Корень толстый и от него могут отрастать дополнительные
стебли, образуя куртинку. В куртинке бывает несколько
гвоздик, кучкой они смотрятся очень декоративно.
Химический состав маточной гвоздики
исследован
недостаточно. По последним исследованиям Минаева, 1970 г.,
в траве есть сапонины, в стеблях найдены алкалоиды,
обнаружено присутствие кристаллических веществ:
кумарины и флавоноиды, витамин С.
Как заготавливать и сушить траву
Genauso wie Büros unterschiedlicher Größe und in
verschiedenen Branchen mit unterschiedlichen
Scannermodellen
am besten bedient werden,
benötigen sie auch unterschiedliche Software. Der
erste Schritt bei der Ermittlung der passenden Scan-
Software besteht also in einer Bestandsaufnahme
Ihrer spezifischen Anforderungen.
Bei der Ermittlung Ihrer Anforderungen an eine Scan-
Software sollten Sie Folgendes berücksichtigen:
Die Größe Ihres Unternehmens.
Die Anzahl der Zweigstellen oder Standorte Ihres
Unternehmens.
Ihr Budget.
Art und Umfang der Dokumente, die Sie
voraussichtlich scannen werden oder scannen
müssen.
---
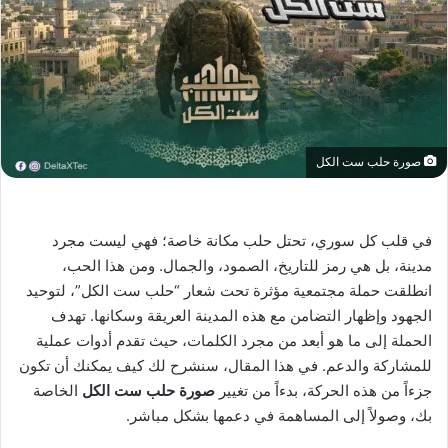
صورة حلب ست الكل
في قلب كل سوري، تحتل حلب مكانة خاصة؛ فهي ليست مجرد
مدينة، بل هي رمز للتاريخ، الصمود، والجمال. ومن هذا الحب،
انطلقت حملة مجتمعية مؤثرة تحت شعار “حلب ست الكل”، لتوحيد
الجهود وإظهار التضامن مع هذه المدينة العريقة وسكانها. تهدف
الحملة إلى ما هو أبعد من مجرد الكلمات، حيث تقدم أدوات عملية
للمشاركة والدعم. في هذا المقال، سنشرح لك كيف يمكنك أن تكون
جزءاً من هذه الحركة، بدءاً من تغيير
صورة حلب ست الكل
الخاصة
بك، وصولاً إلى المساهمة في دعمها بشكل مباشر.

Your instructions: Reproduce, exactly as they stand in the data above, the lines from the one that holds "مدينة، بل هي" to the one that holds "بك، وصولاً إلى المساهمة في دعمها بشكل مباشر.", inclusive.

Written answer:
مدينة، بل هي رمز للتاريخ، الصمود، والجمال. ومن هذا الحب،
انطلقت حملة مجتمعية مؤثرة تحت شعار “حلب ست الكل”، لتوحيد
الجهود وإظهار التضامن مع هذه المدينة العريقة وسكانها. تهدف
الحملة إلى ما هو أبعد من مجرد الكلمات، حيث تقدم أدوات عملية
للمشاركة والدعم. في هذا المقال، سنشرح لك كيف يمكنك أن تكون
جزءاً من هذه الحركة، بدءاً من تغيير
صورة حلب ست الكل
الخاصة
بك، وصولاً إلى المساهمة في دعمها بشكل مباشر.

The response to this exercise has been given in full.